Heather Lynne Davis earned a B.A. in English from Hollins University and an M.A. in creative writing from Syracuse University. She attended the Bucknell Seminar for Younger Poets, and is a winner of the 1991 Hayden Carruth Poetry Prize at Syracuse University, a Larry Neal Writer’s Award, and the 2007 Arlington County Moving Words Poetry Contest. She is the author of The Lost Tribe of Us, which won the 2007 Main Street Rag Poetry Book Award. Her poems have appeared in Cream City Review, Poet Lore, Puerto del Sol, and Sonora Review, among others. She lives in Front Royal, Virginia with her husband, the poet José Padua, and their daughter and son.

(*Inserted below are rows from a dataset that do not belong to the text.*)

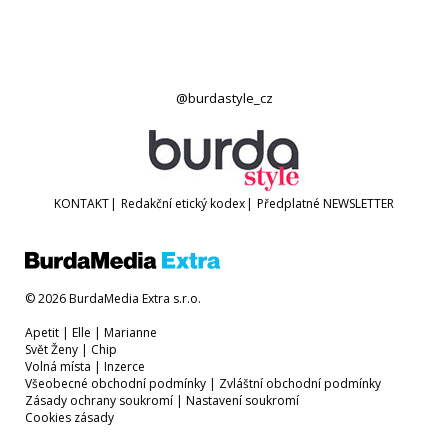
@burdastyle_cz
KONTAKT
|
Redakční etický kodex
|
Předplatné
NEWSLETTER
© 2026 BurdaMedia Extra s.r.o.
Apetit
|
Elle
|
Marianne
Svět Ženy
|
Chip
Volná místa
|
Inzerce
Všeobecné obchodní podmínky
|
Zvláštní obchodní podmínky
Zásady ochrany soukromí
|
Nastavení soukromí
Cookies zásady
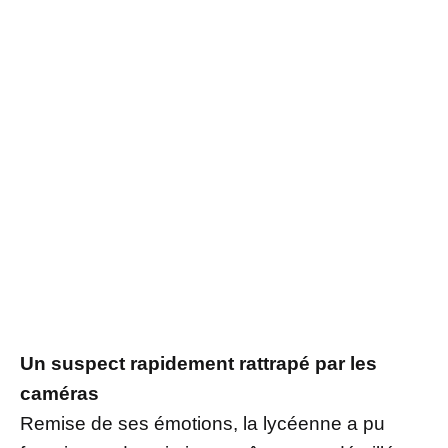
Un suspect rapidement rattrapé par les
caméras
Remise de ses émotions, la lycéenne a pu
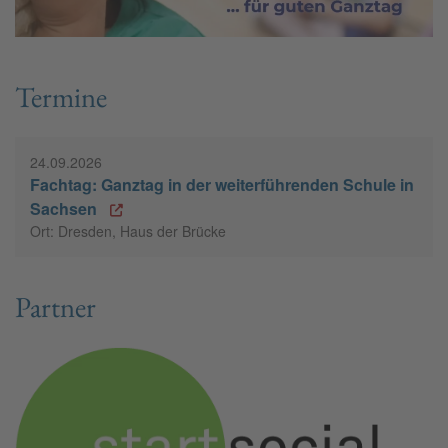
Termine
24.09.2026
Fachtag: Ganztag in der weiterführenden Schule in
Sachsen
Ort: Dresden, Haus der Brücke
Partner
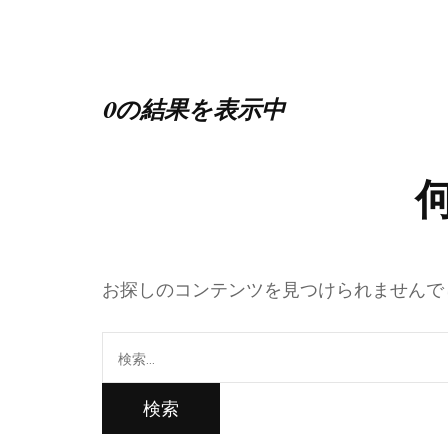
0の結果を表示中
お探しのコンテンツを見つけられませんで
検
索:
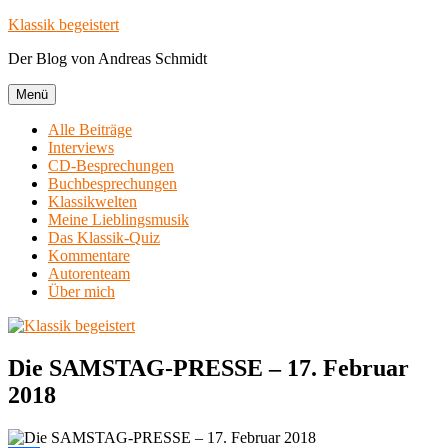
Zum
Klassik begeistert
Inhalt
Der Blog von Andreas Schmidt
springen
Menü
Alle Beiträge
Interviews
CD-Besprechungen
Buchbesprechungen
Klassikwelten
Meine Lieblingsmusik
Das Klassik-Quiz
Kommentare
Autorenteam
Über mich
Die SAMSTAG-PRESSE – 17. Februar
2018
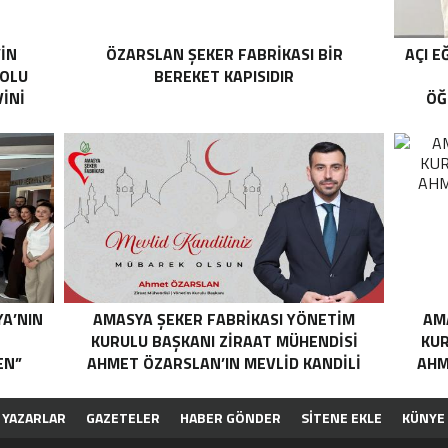
’İN
ÖZARSLAN ŞEKER FABRİKASI BİR
AÇI E
YOLU
BEREKET KAPISIDIR
İNİ
ÖĞ
YA’NIN
AMASYA ŞEKER FABRIKASI YÖNETIM
AM
N
KURULU BAŞKANI ZIRAAT MÜHENDISI
KUR
EN”
AHMET ÖZARSLAN’IN MEVLID KANDILI
AHM
MESAJI
YAZARLAR
GAZETELER
HABER GÖNDER
SİTENE EKLE
KÜNYE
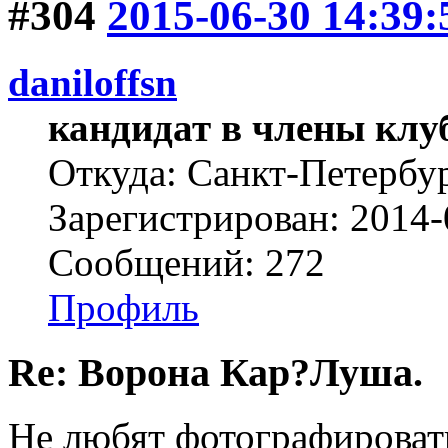
#304
2015-06-30 14:39:
daniloffsn
кандидат в члены клу
Откуда: Санкт-Петербу
Зарегистрирован: 2014-
Сообщений: 272
Профиль
Re: Ворона Кар?Луша.
Не любят фотографироват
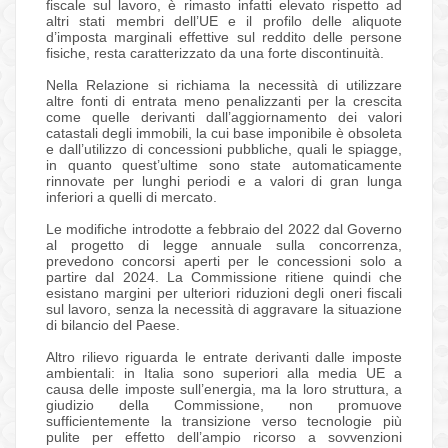
fiscale sul lavoro, è rimasto infatti elevato rispetto ad
altri stati membri dell’UE e il profilo delle aliquote
d’imposta marginali effettive sul reddito delle persone
fisiche, resta caratterizzato da una forte discontinuità.
Nella Relazione si richiama la necessità di utilizzare
altre fonti di entrata meno penalizzanti per la crescita
come quelle derivanti dall’aggiornamento dei valori
catastali degli immobili, la cui base imponibile è obsoleta
e dall’utilizzo di concessioni pubbliche, quali le spiagge,
in quanto quest’ultime sono state automaticamente
rinnovate per lunghi periodi e a valori di gran lunga
inferiori a quelli di mercato.
Le modifiche introdotte a febbraio del 2022 dal Governo
al progetto di legge annuale sulla concorrenza,
prevedono concorsi aperti per le concessioni solo a
partire dal 2024. La Commissione ritiene quindi che
esistano margini per ulteriori riduzioni degli oneri fiscali
sul lavoro, senza la necessità di aggravare la situazione
di bilancio del Paese.
Altro rilievo riguarda le entrate derivanti dalle imposte
ambientali: in Italia sono superiori alla media UE a
causa delle imposte sull’energia, ma la loro struttura, a
giudizio della Commissione, non promuove
sufficientemente la transizione verso tecnologie più
pulite per effetto dell’ampio ricorso a sovvenzioni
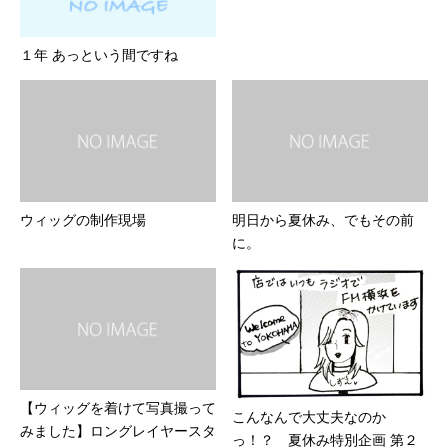
１年 あっという間ですね
ウィッグの制作現場
明日から夏休み、でもその前
に。
【ウィッグを着けて写真撮って
こんなんで大丈夫なのか
みました】ロングレイヤースタ
っ！？ 夏休み特別企画 第２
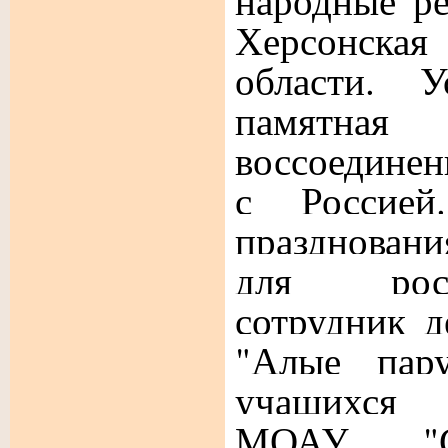
народные ре
Херсонска
области. У
памятна
воссоединен
с Россией.
празднован
для рос
сотрудник д
"Алые пару
учащихся 
МОАУ 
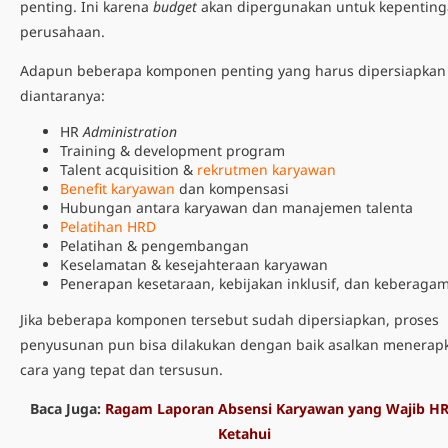
penting. Ini karena
budget
akan dipergunakan untuk kepentin
perusahaan.
Adapun beberapa komponen penting yang harus dipersiapkan
diantaranya:
HR
Administration
Training & development program
Talent acquisition &
rekrutmen karyawan
Benefit karyawan
dan kompensasi
Hubungan antara karyawan dan manajemen talenta
Pelatihan HRD
Pelatihan & pengembangan
Keselamatan & kesejahteraan karyawan
Penerapan kesetaraan, kebijakan inklusif, dan keberaga
Jika beberapa komponen tersebut sudah dipersiapkan, proses
penyusunan pun bisa dilakukan dengan baik asalkan menerap
cara yang tepat dan tersusun.
Baca Juga:
Ragam Laporan Absensi Karyawan yang Wajib H
Ketahui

Jose Padua’s manuscript, A Short History of Monsters, was chosen by former poet laureate Billy Collins as the winner of the 2019 Miller Williams Poetry Prize. Jose Padua’s poetry, fiction, and nonfiction have appeared in Bomb, Salon, Alternet, The Weeklings, Exquisite Corpse, Another Chicago Magazine, Unbearables, Crimes of the Beats, Up is Up, but So Is Down: New York’s Downtown Literary Scene, 1974-1992, and many other journals and anthologies. He has also written features and reviews for NYPress, Washington City Paper, the Brooklyn Rail, and the New York Times. He has read his work at the Lollapalooza Festival, CBGBs, the Knitting Factory, the Public Theater, the Living Theater, the Split This Rock poetry festival, the Nuyorican Poets’ Café, the St. Mark’s Poetry Project, the Black Cat Club, the Washington Project for the Arts, and many other venues. He lives in Virginia with his wife, the poet Heather Davis, and their daughter and son. He is currently at work on a memoir.